Records excerpted from a collection:
====================

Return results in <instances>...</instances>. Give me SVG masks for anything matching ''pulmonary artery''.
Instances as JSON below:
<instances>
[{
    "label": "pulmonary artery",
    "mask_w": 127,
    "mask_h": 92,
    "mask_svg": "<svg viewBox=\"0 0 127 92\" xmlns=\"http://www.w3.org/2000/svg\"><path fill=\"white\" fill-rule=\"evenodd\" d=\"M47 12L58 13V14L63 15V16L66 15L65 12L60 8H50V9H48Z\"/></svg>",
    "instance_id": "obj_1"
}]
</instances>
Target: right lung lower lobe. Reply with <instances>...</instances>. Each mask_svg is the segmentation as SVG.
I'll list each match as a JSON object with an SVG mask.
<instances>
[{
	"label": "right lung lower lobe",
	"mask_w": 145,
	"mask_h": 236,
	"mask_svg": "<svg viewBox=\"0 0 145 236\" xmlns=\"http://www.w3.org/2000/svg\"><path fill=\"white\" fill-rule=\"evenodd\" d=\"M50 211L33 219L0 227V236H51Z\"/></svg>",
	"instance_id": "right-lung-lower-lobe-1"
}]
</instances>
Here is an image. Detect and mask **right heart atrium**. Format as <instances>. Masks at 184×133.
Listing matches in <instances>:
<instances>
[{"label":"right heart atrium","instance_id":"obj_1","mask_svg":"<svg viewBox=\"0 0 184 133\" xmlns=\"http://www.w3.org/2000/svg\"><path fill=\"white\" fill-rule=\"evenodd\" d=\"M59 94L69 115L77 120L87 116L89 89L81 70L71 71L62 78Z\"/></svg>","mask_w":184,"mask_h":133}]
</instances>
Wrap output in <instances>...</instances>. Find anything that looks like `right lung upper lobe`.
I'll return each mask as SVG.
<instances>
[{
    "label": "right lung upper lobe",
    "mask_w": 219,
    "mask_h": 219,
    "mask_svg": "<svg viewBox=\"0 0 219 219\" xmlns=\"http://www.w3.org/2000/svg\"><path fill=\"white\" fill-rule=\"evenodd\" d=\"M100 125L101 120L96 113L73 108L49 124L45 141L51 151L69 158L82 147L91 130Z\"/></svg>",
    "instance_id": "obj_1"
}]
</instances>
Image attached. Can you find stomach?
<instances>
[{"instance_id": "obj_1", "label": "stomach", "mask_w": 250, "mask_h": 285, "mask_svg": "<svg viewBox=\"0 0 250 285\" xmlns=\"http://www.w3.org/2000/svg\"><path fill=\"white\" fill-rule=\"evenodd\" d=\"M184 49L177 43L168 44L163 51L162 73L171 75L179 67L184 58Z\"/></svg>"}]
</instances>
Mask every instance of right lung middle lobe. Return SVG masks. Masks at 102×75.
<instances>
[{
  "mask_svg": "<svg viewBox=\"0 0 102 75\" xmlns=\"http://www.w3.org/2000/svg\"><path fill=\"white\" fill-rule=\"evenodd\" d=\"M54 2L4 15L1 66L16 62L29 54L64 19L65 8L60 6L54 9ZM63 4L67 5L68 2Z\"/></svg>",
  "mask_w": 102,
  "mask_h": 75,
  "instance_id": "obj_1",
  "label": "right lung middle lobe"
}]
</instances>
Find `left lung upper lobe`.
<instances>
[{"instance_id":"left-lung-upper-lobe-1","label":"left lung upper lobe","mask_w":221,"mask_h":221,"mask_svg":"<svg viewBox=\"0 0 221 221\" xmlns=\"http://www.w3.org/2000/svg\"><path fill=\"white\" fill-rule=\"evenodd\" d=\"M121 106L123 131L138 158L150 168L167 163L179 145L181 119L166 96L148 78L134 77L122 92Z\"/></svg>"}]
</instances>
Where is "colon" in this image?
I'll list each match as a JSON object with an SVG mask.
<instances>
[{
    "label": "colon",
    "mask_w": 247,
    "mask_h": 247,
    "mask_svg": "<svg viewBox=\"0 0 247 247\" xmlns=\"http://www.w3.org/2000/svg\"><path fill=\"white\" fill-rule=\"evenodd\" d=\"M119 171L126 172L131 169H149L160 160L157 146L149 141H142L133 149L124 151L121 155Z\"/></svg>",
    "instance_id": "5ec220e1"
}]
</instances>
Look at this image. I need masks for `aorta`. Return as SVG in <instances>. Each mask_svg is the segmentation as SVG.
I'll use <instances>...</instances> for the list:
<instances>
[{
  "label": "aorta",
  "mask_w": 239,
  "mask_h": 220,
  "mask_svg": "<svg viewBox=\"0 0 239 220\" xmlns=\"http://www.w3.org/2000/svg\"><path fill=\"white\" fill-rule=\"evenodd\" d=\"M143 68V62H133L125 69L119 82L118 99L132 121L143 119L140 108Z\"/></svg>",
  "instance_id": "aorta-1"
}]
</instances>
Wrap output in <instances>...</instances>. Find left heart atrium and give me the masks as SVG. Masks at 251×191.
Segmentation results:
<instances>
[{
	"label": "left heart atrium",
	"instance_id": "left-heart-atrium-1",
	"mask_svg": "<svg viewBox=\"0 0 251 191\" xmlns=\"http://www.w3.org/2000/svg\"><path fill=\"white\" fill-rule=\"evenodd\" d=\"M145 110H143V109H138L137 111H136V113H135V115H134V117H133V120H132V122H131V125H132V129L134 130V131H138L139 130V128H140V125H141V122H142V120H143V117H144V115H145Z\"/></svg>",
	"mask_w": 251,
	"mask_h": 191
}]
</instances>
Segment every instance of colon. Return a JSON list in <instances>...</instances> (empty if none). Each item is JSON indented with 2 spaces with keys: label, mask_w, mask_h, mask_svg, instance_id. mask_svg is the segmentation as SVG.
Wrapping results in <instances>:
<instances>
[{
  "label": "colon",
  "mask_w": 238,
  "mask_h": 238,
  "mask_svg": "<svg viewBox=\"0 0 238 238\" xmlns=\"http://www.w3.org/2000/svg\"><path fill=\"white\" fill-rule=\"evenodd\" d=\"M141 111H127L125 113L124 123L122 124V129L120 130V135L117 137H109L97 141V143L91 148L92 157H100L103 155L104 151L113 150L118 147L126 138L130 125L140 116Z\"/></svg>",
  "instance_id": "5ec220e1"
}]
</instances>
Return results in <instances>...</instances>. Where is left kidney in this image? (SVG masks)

====================

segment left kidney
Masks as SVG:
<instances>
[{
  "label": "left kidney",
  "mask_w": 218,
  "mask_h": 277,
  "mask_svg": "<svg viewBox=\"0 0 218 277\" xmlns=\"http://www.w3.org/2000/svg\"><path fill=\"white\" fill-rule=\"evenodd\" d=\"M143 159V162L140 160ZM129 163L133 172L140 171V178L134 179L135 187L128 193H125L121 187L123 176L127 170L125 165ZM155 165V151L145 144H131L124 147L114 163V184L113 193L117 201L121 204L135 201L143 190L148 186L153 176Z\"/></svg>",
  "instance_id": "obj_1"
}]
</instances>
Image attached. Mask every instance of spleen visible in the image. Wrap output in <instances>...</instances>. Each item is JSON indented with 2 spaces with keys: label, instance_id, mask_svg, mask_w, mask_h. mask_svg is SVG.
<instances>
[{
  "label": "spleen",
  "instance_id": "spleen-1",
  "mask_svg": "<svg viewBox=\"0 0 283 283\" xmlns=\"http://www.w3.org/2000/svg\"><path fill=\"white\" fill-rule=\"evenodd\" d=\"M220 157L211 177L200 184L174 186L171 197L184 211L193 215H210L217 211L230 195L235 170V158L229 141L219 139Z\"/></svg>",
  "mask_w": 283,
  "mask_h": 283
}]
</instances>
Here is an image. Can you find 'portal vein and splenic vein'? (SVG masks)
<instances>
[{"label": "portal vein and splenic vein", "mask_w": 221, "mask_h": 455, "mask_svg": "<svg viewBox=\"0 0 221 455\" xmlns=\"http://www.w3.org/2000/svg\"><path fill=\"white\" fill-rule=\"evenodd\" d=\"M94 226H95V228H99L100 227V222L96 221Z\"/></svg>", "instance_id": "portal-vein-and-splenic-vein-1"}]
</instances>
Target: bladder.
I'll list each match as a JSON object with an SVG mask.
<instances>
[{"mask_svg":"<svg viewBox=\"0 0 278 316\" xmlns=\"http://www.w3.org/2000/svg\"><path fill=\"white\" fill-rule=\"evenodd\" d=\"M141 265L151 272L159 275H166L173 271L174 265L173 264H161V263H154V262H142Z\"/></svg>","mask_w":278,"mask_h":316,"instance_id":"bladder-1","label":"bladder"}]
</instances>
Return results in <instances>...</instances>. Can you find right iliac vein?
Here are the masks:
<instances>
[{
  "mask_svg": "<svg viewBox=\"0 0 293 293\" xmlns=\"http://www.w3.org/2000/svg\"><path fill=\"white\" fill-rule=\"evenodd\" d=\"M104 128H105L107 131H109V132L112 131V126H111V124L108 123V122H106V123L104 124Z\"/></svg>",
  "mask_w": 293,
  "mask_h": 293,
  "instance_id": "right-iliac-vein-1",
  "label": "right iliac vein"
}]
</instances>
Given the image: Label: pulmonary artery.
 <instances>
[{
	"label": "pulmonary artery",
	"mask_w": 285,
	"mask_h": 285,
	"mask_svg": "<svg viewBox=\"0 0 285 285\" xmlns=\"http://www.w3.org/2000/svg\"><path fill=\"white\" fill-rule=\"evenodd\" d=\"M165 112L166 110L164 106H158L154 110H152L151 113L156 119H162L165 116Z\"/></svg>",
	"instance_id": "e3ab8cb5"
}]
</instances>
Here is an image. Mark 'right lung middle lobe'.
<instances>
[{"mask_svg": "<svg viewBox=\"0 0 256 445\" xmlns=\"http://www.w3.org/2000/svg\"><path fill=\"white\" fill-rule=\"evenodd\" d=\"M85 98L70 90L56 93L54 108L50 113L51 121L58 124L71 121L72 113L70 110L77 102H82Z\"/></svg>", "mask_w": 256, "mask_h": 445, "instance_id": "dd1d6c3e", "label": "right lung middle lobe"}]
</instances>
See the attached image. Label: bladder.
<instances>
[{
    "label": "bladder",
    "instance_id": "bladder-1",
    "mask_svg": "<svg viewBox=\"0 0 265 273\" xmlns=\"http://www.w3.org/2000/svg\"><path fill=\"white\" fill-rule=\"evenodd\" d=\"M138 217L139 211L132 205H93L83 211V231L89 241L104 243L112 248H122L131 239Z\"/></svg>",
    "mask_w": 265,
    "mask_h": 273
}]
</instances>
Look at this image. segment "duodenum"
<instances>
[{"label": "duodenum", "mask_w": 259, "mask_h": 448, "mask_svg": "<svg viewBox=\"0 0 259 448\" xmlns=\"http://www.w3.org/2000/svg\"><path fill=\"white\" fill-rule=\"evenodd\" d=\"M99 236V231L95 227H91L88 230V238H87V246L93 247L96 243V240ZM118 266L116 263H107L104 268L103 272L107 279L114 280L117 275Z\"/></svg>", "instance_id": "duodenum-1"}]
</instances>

====================

== Assigned task ==
Copy the lines of the data above exactly as written, beginning with the line containing "Segment every instance" and ending with the line containing "Return results in <instances>...</instances>. Where", and leave out all other lines.

== Answer box ==
Segment every instance of colon. Return a JSON list in <instances>...</instances> (empty if none). Each item is JSON indented with 2 spaces with keys: label, mask_w, mask_h, mask_svg, instance_id. mask_svg is the segmentation as SVG.
Wrapping results in <instances>:
<instances>
[{
  "label": "colon",
  "mask_w": 238,
  "mask_h": 238,
  "mask_svg": "<svg viewBox=\"0 0 238 238\" xmlns=\"http://www.w3.org/2000/svg\"><path fill=\"white\" fill-rule=\"evenodd\" d=\"M141 111H127L125 113L124 123L122 124V129L120 130V135L117 137H109L97 141V143L91 148L92 157H100L103 155L104 151L113 150L118 147L126 138L130 125L140 116Z\"/></svg>",
  "instance_id": "5ec220e1"
}]
</instances>
Return results in <instances>...</instances>. Where is left kidney in this image? (SVG masks)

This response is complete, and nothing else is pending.